-- Activity --
Repeat each record exactly as written, and drop any images.

-- Data for this task --
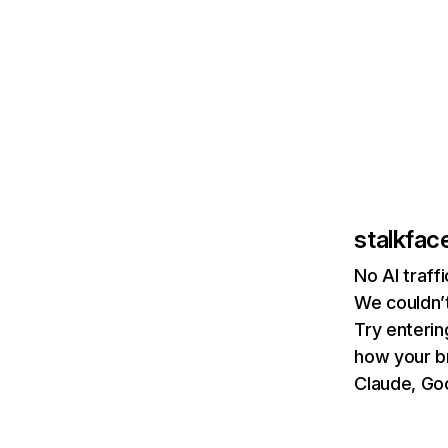
stalkfac
No AI traff
We couldn’t
Try enterin
how your b
Claude, Goo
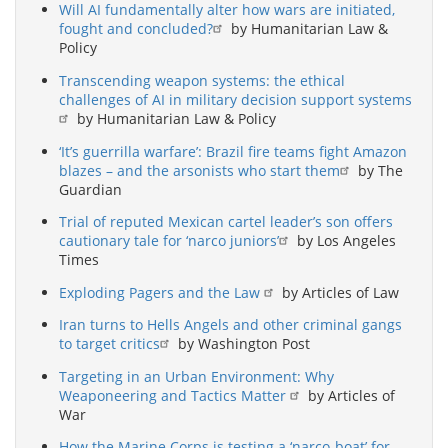
Will AI fundamentally alter how wars are initiated,
fought and concluded?
by Humanitarian Law &
Policy
Transcending weapon systems: the ethical
challenges of AI in military decision support systems
by Humanitarian Law & Policy
‘It’s guerrilla warfare’: Brazil fire teams fight Amazon
blazes – and the arsonists who start them
by The
Guardian
Trial of reputed Mexican cartel leader’s son offers
cautionary tale for ‘narco juniors’
by Los Angeles
Times
Exploding Pagers and the Law
by Articles of Law
Iran turns to Hells Angels and other criminal gangs
to target critics
by Washington Post
Targeting in an Urban Environment: Why
Weaponeering and Tactics Matter
by Articles of
War
How the Marine Corps is testing a ‘narco-boat’ for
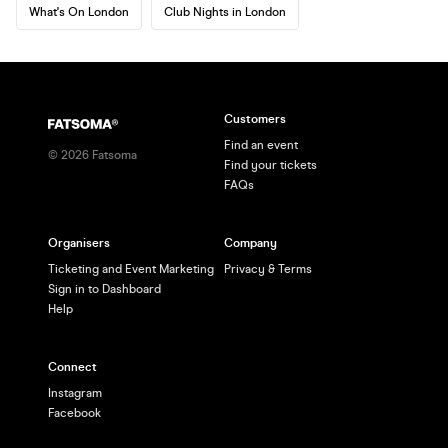
What's On London
Club Nights in London
Customers
Find an event
©
2026
Fatsoma
Find your tickets
FAQs
Organisers
Company
Ticketing and Event Marketing
Privacy & Terms
Sign in to Dashboard
Help
Connect
Instagram
Facebook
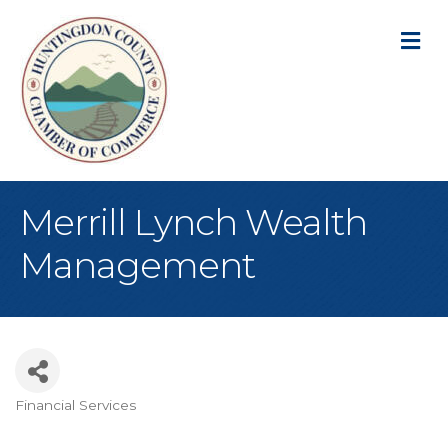
M
Merrill Lynch Wealth
Management
Financial Services
Categories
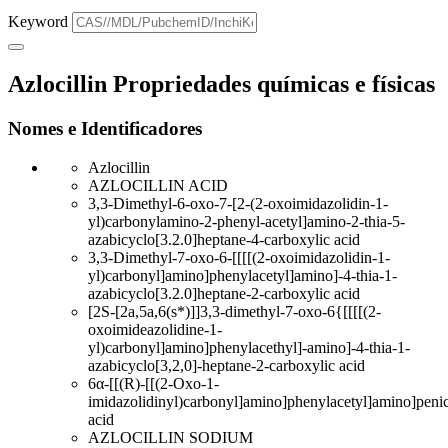
Keyword
Azlocillin Propriedades químicas e físicas
Nomes e Identificadores
Azlocillin
AZLOCILLIN ACID
3,3-Dimethyl-6-oxo-7-[2-(2-oxoimidazolidin-1-
yl)carbonylamino-2-phenyl-acetyl]amino-2-thia-5-
azabicyclo[3.2.0]heptane-4-carboxylic acid
3,3-Dimethyl-7-oxo-6-[[[[(2-oxoimidazolidin-1-
yl)carbonyl]amino]phenylacetyl]amino]-4-thia-1-
azabicyclo[3.2.0]heptane-2-carboxylic acid
[2S-[2a,5a,6(s*)]]3,3-dimethyl-7-oxo-6{[[[[(2-
oxoimideazolidine-1-
yl)carbonyl]amino]phenylacethyl]-amino]-4-thia-1-
azabicyclo[3,2,0]-heptane-2-carboxylic acid
6α-[[(R)-[[(2-Oxo-1-
imidazolidinyl)carbonyl]amino]phenylacetyl]amino]penic
acid
AZLOCILLIN SODIUM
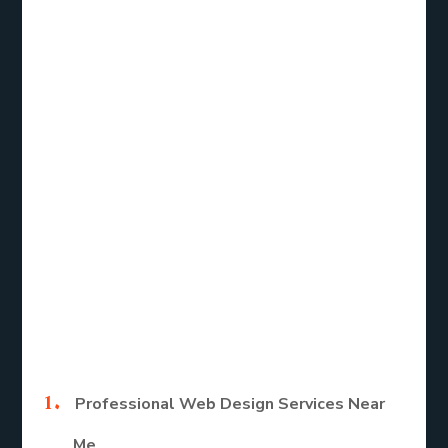
service near me, the right web designer can help
you achieve these goals efficiently.
Types of Web
Design Services
for Small
Businesses
Here are the main types of Web design services.
Professional Web Design Services Near
Me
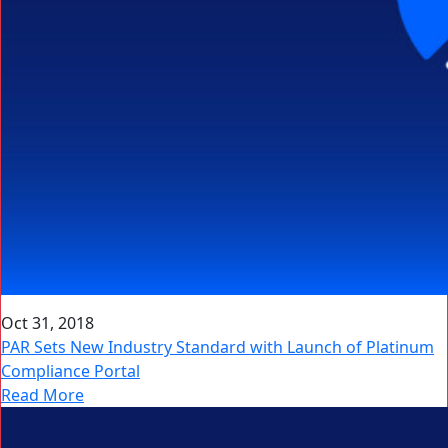
Oct 31, 2018
PAR Sets New Industry Standard with Launch of Platinum
Compliance Portal
Read More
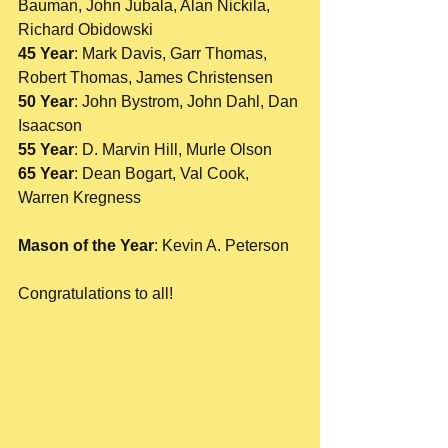
Bauman, John Jubala, Alan Nickila, 
Richard Obidowski
45 Year
: Mark Davis, Garr Thomas, 
Robert Thomas, James Christensen
50 Year
: John Bystrom, John Dahl, Dan 
Isaacson
55 Year
: D. Marvin Hill, Murle Olson
65 Year
: Dean Bogart, Val Cook, 
Warren Kregness
Mason of the Year
: Kevin A. Peterson 
Congratulations to all! 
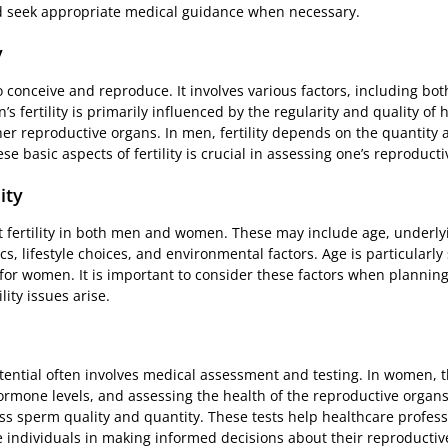
 seek appropriate medical guidance when necessary.
y
y to conceive and reproduce. It involves various factors, including b
s fertility is primarily influenced by the regularity and quality of
her reproductive organs. In men, fertility depends on the quantity 
 basic aspects of fertility is crucial in assessing one’s reproducti
ity
fertility in both men and women. These may include age, underlyi
 lifestyle choices, and environmental factors. Age is particularly si
 for women. It is important to consider these factors when plannin
lity issues arise.
otential often involves medical assessment and testing. In women, 
hormone levels, and assessing the health of the reproductive organs
 sperm quality and quantity. These tests help healthcare profess
 individuals in making informed decisions about their reproductiv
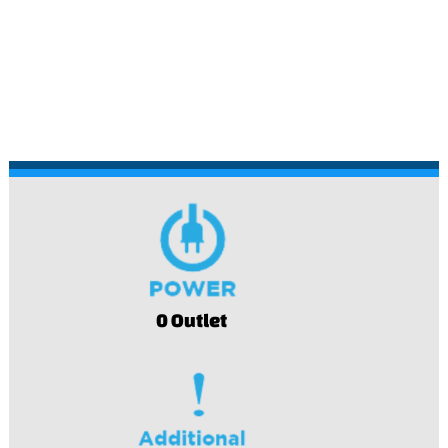
0 Outlet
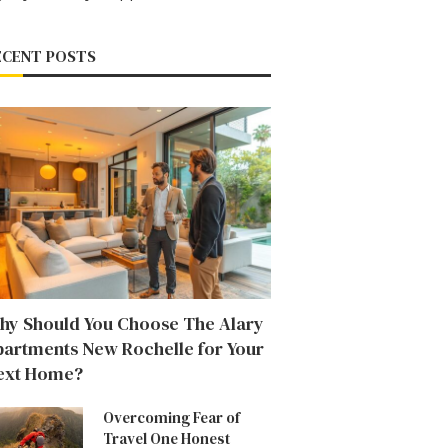
ECENT POSTS
hy Should You Choose The Alary
partments New Rochelle for Your
ext Home?
Overcoming Fear of
Travel One Honest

-- Result of this exercise --
stalkfac
No AI traff
We couldn’t
Try enterin
how your b
Claude, Goo
Will AI fundamentally alter how wars are initiated,
fought and concluded?
by Humanitarian Law &
Policy
Transcending weapon systems: the ethical
challenges of AI in military decision support systems
by Humanitarian Law & Policy
‘It’s guerrilla warfare’: Brazil fire teams fight Amazon
blazes – and the arsonists who start them
by The
Guardian
Trial of reputed Mexican cartel leader’s son offers
cautionary tale for ‘narco juniors’
by Los Angeles
Times
Exploding Pagers and the Law
by Articles of Law
Iran turns to Hells Angels and other criminal gangs
to target critics
by Washington Post
Targeting in an Urban Environment: Why
Weaponeering and Tactics Matter
by Articles of
War
How the Marine Corps is testing a ‘narco-boat’ for
What's On London
Club Nights in London
Customers
Find an event
©
2026
Fatsoma
Find your tickets
FAQs
Organisers
Company
Ticketing and Event Marketing
Privacy & Terms
Sign in to Dashboard
Help
Connect
Instagram
Facebook
M
Merrill Lynch Wealth
Management
Financial Services
Categories
Keyword
Azlocillin Propriedades químicas e físicas
Nomes e Identificadores
Azlocillin
AZLOCILLIN ACID
3,3-Dimethyl-6-oxo-7-[2-(2-oxoimidazolidin-1-
yl)carbonylamino-2-phenyl-acetyl]amino-2-thia-5-
azabicyclo[3.2.0]heptane-4-carboxylic acid
3,3-Dimethyl-7-oxo-6-[[[[(2-oxoimidazolidin-1-
yl)carbonyl]amino]phenylacetyl]amino]-4-thia-1-
azabicyclo[3.2.0]heptane-2-carboxylic acid
[2S-[2a,5a,6(s*)]]3,3-dimethyl-7-oxo-6{[[[[(2-
oxoimideazolidine-1-
yl)carbonyl]amino]phenylacethyl]-amino]-4-thia-1-
azabicyclo[3,2,0]-heptane-2-carboxylic acid
6α-[[(R)-[[(2-Oxo-1-
imidazolidinyl)carbonyl]amino]phenylacetyl]amino]penic
acid
AZLOCILLIN SODIUM
service near me, the right web designer can help
you achieve these goals efficiently.
Types of Web
Design Services
for Small
Businesses
Here are the main types of Web design services.
Professional Web Design Services Near
Me
Oct 31, 2018
PAR Sets New Industry Standard with Launch of Platinum
Compliance Portal
Read More
Bauman, John Jubala, Alan Nickila, 
Richard Obidowski
45 Year
: Mark Davis, Garr Thomas, 
Robert Thomas, James Christensen
50 Year
: John Bystrom, John Dahl, Dan 
Isaacson
55 Year
: D. Marvin Hill, Murle Olson
65 Year
: Dean Bogart, Val Cook, 
Warren Kregness
Mason of the Year
: Kevin A. Peterson 
Congratulations to all! 
 seek appropriate medical guidance when necessary.
y
y to conceive and reproduce. It involves various factors, including b
s fertility is primarily influenced by the regularity and quality of
her reproductive organs. In men, fertility depends on the quantity 
 basic aspects of fertility is crucial in assessing one’s reproducti
ity
fertility in both men and women. These may include age, underlyi
 lifestyle choices, and environmental factors. Age is particularly si
 for women. It is important to consider these factors when plannin
lity issues arise.
otential often involves medical assessment and testing. In women, 
hormone levels, and assessing the health of the reproductive organs
 sperm quality and quantity. These tests help healthcare profess
 individuals in making informed decisions about their reproductiv
0 Outlet
ECENT POSTS
hy Should You Choose The Alary
partments New Rochelle for Your
ext Home?
Overcoming Fear of
Travel One Honest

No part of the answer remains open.